DESCRIPTION
Statistics::Descriptive::LogScale - Memory-efficient approximate univariate statistical analysis module.
FEATURES
-
Efficiency - can handle very large samples without loading them into memory, at the cost of predictable small relative error (see DATA MODEL below);
-
Power - can report all kind of values - mean, variance, percentiles, moments of any power, probability to hit specific interval, even integrate arbitrary function over the sample;
-
Persistence - can save, load, and combine data sets, as well as cut part of the sample within given range;
-
Visualization - can output data in form of a histogram array to draw pictures;
-
Compatibility - can be used in place of Statistics::Descriptive::Full whenever retaining exact initial data points isn't required.
SINOPSIS
use strict;
use warnings;
use Statistics::Descriptive::LogScale;
my $stat = Statistics::Descriptive::LogScale->new (
base => 1.01,
linear_width => 0.001,
);
while (<>) {
$stat->add_data($_) for /(-?\d+(?:\.\d*)?)/g;
};
# add more data....
printf " minimal value: %f\n", $stat->min;
printf "%3uth percentile: %f\n", $_*10, $stat->percentile($_*10)
for 1..10;
See more in the perldoc.

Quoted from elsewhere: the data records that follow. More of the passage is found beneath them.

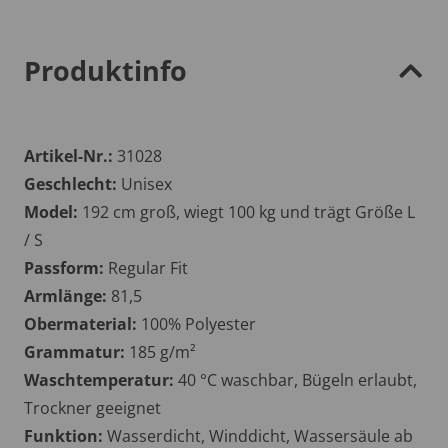
Produktinfo
Artikel-Nr.:
31028
Geschlecht:
Unisex
Model:
192 cm groß, wiegt 100 kg und trägt Größe L
/ S
Passform:
Regular Fit
Armlänge:
81,5
Obermaterial:
100% Polyester
Grammatur:
185 g/m²
Waschtemperatur:
40 °C waschbar, Bügeln erlaubt,
Trockner geeignet
Funktion:
Wasserdicht, Winddicht, Wassersäule ab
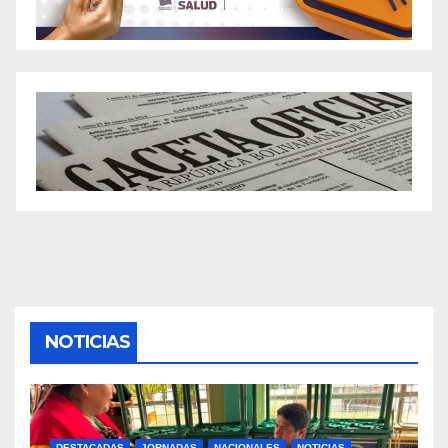
NOTICIAS
DESTACADAS
JORNADAS
NACIONALES
NOTICIAS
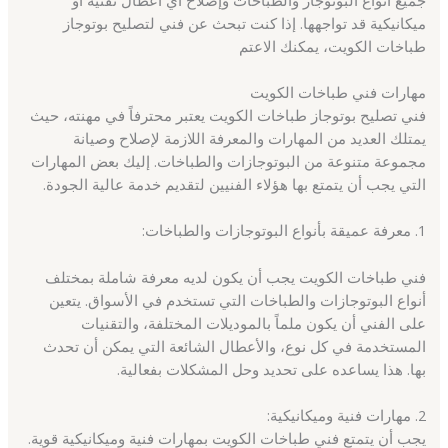
ميكانيكية قد تواجهها. إذا كنت تبحث عن فني لتصليح بوتوجاز
طباخات الكويت، يمكنك الاعتم
مهارات فني طباخات الكويت
فني تصليح بوتوجاز طباخات الكويت يعتبر محترفاً في مهنته، حيث
يمتلك العديد من المهارات والمعرفة اللازمة لإصلاح وصيانة
مجموعة متنوعة من البوتوجازات والطباخات. إليك بعض المهارات
التي يجب أن يتمتع بها هؤلاء الفنيين لتقديم خدمة عالية الجودة.
1. معرفة عميقة بأنواع البوتوجازات والطباخات:
فني طباخات الكويت يجب أن يكون لديه معرفة شاملة بمختلف
أنواع البوتوجازات والطباخات التي تستخدم في الأسواق. يتعين
على الفني أن يكون ملماً بالموديلات المختلفة، والتقنيات
المستخدمة في كل نوع، والأعطال الشائعة التي يمكن أن تحدث
بها. هذا يساعده على تحديد وحل المشكلات بفعالية.
2. مهارات فنية وميكانيكية:
يجب أن يتمتع فني طباخات الكويت بمهارات فنية وميكانيكية قوية.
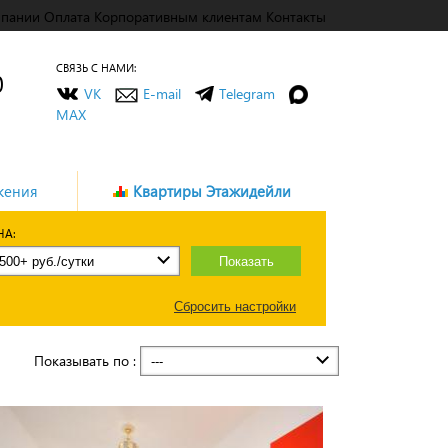
мпании
Оплата
Корпоративным клиентам
Контакты
СВЯЗЬ С НАМИ:
0
VK
E-mail
Telegram
MAX
жения
Квартиры Этажидейли
НА:
Показать
Сбросить настройки
Показывать по :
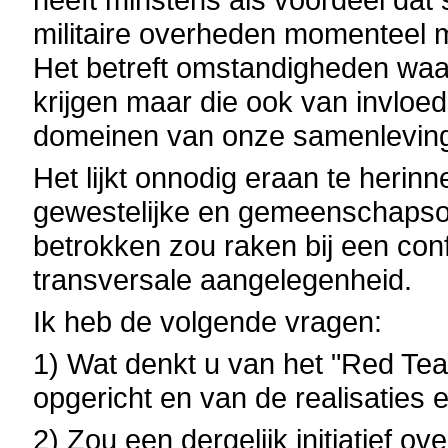
militaire overheden momenteel 
Het betreft omstandigheden wa
krijgen maar die ook van invloed
domeinen van onze samenlevin
Het lijkt onnodig eraan te herin
gewestelijke en gemeenschapsov
betrokken zou raken bij een confl
transversale aangelegenheid.
Ik heb de volgende vragen:
1) Wat denkt u van het "Red Tea
opgericht en van de realisaties 
2) Zou een dergelijk initiatief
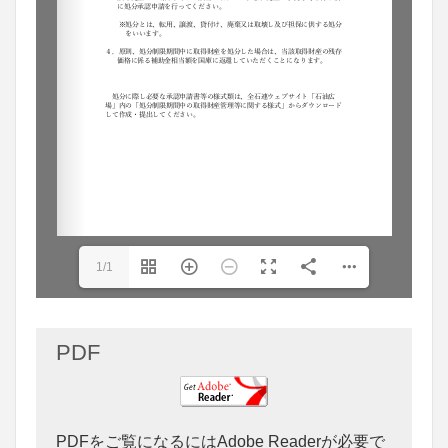
1/1
PDF
PDFをご覧になるにはAdobe Readerが必要で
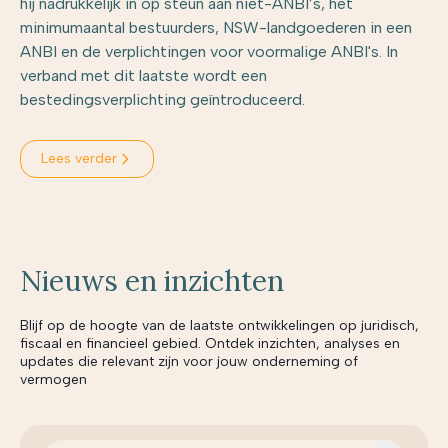
hij nadrukkelijk in op steun aan niet-ANBI’s, het
minimumaantal bestuurders, NSW-landgoederen in een
ANBI en de verplichtingen voor voormalige ANBI's. In
verband met dit laatste wordt een
bestedingsverplichting geïntroduceerd.
Lees verder
Nieuws en inzichten
Blijf op de hoogte van de laatste ontwikkelingen op juridisch,
fiscaal en financieel gebied. Ontdek inzichten, analyses en
updates die relevant zijn voor jouw onderneming of
vermogen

See also example directory:
-
example/summary.pl - short summary
-
example/compare-full.pl - side-by-side comparison with Statistics::Descriptive::Full
-
example/histogram.pl - text-based histogram
-
example/png-histogram.pl - png histogram, can load JSON-encoded sample
-
example/save-load.pl - save/load sample to JSON files
-
example/gen-sample.pl - not really an example, but a clumsy random distributions generator. Use it to fake random test data, in case you don't have some at hand.
DATA MODEL
The data is divided into logarithmic intervals, or bins, i.e. such that upper boundary/lower boundary ratio is constant across all bins. This allows to store data spanning orders of magnitude while maintaining a guaranteed relative precision.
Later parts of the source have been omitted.